The patient should be seated in a semi-Fowler's position

This position lets the lungs expand and minimizes the breathing difficulties

Proceed with ambulation or any required activities

Lungs can be expanded with mobility which prevents secretion accumulation in the lungs

According to the prescription, do the administration of the humidified oxygen

It may be necessary to provide supplemental oxygen for the maintenance of PaO2 at the adequate level.

Assist the patient in doing breathing exercises. Ensure the controlled coughing procedure.

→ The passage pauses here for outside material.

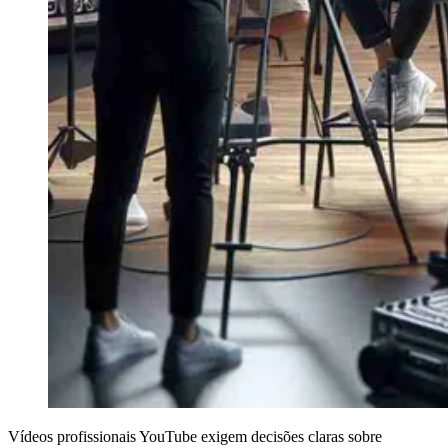
Vídeos profissionais YouTube exigem decisões claras sobre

Thus, it will be easier for the patient to cough out the secretions. It can ensure stasis prevention

Suction, if needed.

Thus, the secretion stasis will be prevented via manual suction.

Help with ADLs.

The procedures are aimed at preventing the secretion stasis; however, the negative effect is consuming too much oxygen. The activities should be done one at a time at a slow rate.

Impaired gas exchange care plan provides for the required medications to be given.

The causative factors determine the needed medication: bronchodilators or antibiotics.

Give the instruction to the patient to have limited exposure to people with potential respiratory infections.

Thus, the infections will not be spread.

The patient's family required support as well.

It is helpful for the relatives to get reassurance from an experienced nurse.